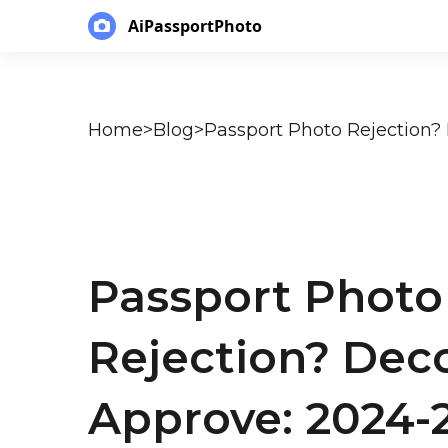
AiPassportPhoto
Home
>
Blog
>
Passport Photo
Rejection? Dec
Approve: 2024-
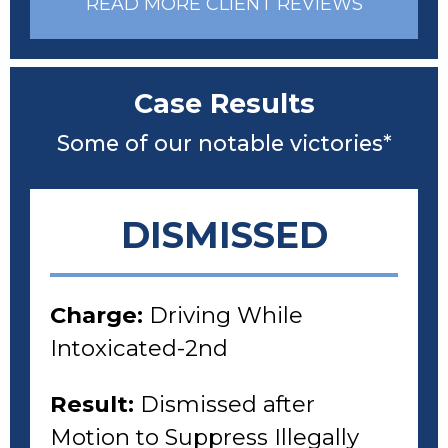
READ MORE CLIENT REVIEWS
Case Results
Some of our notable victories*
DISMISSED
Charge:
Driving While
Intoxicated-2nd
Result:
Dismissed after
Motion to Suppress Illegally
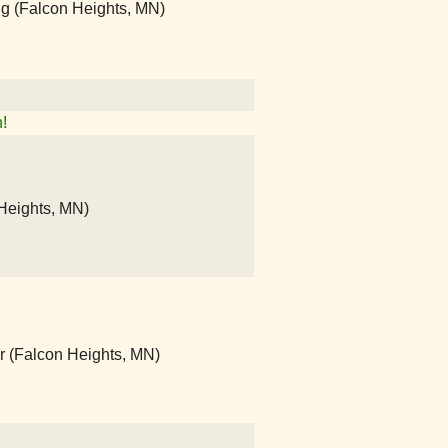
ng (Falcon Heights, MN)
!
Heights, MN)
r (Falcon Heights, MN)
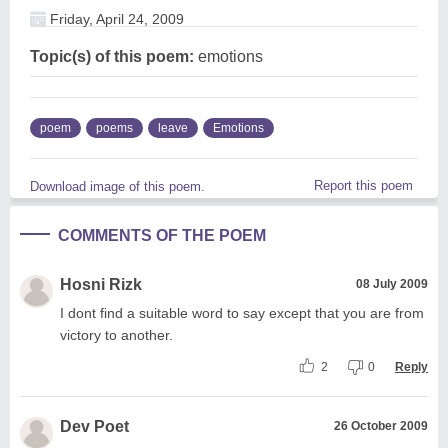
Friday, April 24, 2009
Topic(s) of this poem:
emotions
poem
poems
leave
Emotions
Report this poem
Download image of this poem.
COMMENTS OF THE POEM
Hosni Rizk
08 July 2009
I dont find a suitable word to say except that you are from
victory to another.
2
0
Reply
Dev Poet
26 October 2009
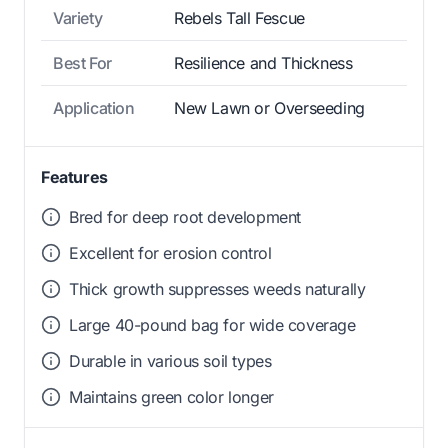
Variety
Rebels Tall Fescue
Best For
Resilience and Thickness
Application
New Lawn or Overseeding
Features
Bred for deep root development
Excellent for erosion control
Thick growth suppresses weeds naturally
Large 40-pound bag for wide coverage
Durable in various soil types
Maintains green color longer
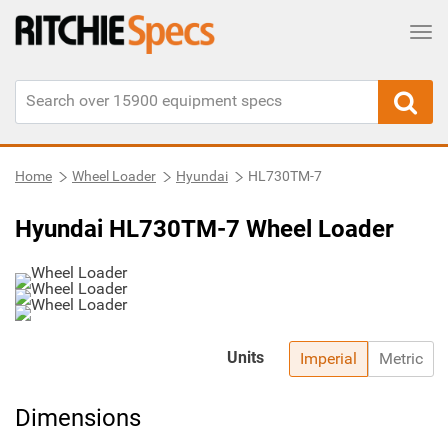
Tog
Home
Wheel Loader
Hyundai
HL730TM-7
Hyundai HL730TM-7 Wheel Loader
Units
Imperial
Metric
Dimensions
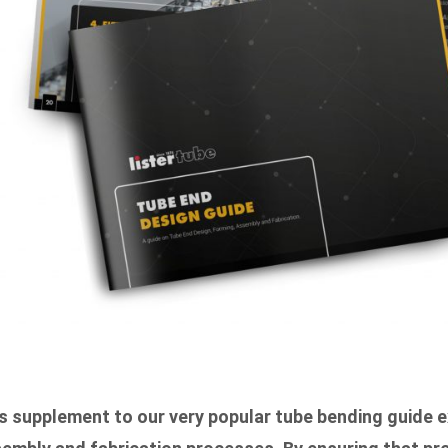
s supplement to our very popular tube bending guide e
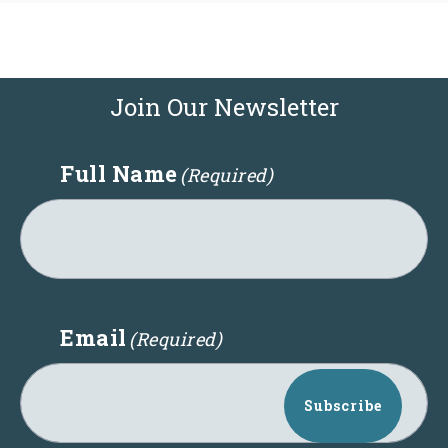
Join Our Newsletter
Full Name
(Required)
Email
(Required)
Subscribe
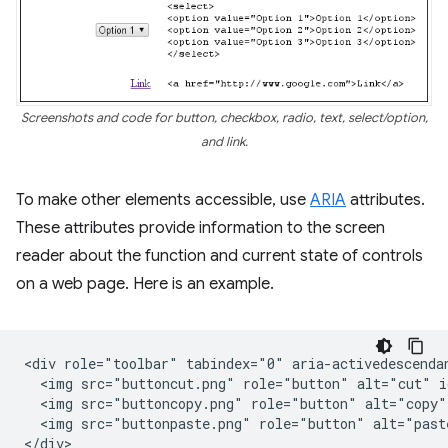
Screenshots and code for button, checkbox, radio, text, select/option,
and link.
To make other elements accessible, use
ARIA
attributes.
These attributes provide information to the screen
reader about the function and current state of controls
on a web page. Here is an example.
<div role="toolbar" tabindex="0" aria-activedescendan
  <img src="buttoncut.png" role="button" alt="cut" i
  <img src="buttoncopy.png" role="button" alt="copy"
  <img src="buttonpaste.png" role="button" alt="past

==

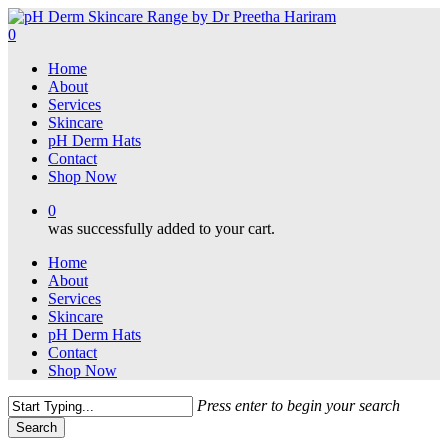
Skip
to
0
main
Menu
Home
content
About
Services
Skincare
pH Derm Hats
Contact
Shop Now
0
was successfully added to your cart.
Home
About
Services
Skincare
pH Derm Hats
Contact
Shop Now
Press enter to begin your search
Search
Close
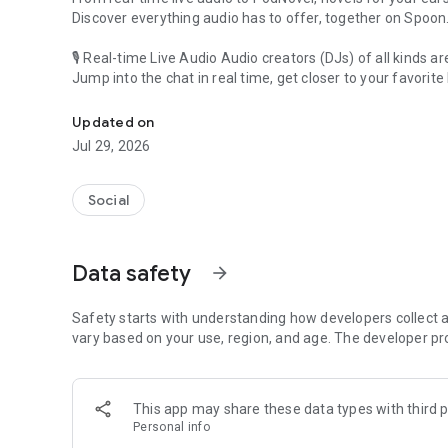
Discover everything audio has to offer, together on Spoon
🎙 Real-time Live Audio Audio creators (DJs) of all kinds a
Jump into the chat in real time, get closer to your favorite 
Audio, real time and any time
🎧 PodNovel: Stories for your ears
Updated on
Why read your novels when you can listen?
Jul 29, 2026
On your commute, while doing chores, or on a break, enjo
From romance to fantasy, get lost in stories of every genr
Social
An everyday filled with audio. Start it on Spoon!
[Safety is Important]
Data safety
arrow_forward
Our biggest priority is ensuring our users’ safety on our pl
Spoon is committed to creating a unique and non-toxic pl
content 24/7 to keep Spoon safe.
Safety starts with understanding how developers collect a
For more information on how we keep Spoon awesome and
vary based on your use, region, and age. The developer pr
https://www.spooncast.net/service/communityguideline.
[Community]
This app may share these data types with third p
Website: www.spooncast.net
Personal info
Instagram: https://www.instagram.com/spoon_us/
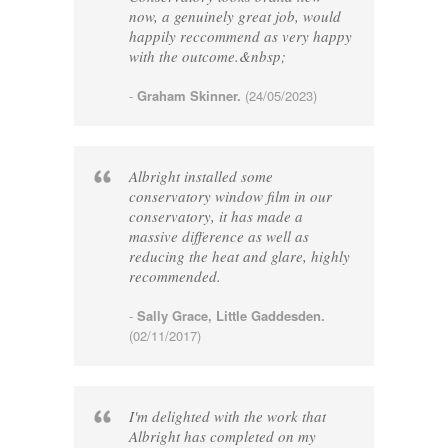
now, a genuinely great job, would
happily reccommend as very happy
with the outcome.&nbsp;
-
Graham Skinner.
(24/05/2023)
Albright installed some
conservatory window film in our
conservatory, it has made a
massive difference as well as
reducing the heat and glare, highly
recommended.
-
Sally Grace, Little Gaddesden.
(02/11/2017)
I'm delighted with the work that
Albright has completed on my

==

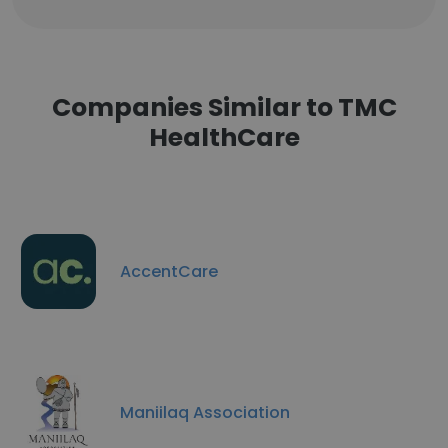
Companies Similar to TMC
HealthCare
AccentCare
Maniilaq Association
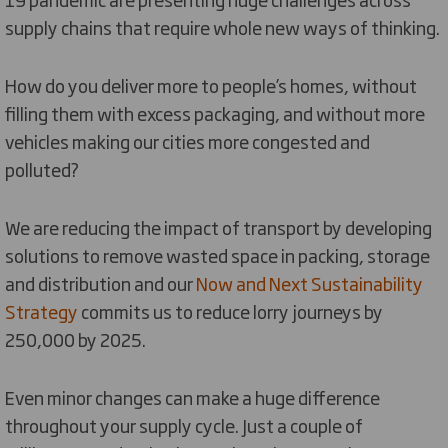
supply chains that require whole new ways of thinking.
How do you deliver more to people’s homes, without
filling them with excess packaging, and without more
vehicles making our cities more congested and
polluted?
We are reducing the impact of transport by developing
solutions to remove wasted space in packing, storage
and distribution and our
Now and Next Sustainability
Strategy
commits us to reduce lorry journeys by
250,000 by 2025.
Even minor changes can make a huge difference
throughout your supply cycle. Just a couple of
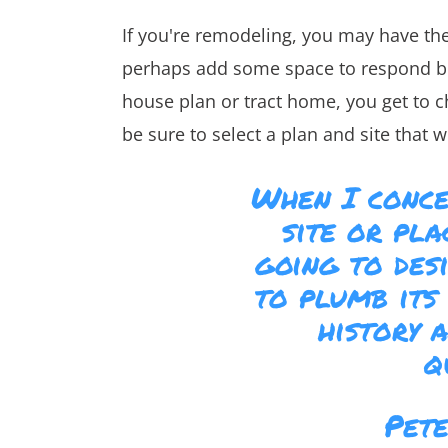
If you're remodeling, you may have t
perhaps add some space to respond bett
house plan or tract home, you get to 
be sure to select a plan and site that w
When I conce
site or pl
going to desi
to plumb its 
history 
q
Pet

What the task asks: Having found the line with "COMMENTS OF THE POEM" and the line with "reader about the" in the material above, write out exactly those two and every line between, leaving the pictures out.

Exercise answer:
COMMENTS OF THE POEM
Hosni Rizk
08 July 2009
I dont find a suitable word to say except that you are from
victory to another.
2
0
Reply
Dev Poet
26 October 2009
Variety
Rebels Tall Fescue
Best For
Resilience and Thickness
Application
New Lawn or Overseeding
Features
Bred for deep root development
Excellent for erosion control
Thick growth suppresses weeds naturally
Large 40-pound bag for wide coverage
Durable in various soil types
Maintains green color longer
Tog
Home
Wheel Loader
Hyundai
HL730TM-7
Hyundai HL730TM-7 Wheel Loader
Units
Imperial
Metric
Dimensions
s supplement to our very popular tube bending guide e
Join Our Newsletter
Full Name
(Required)
Email
(Required)
Subscribe
Screenshots and code for button, checkbox, radio, text, select/option,
and link.
To make other elements accessible, use
ARIA
attributes.
These attributes provide information to the screen
reader about the function and current state of controls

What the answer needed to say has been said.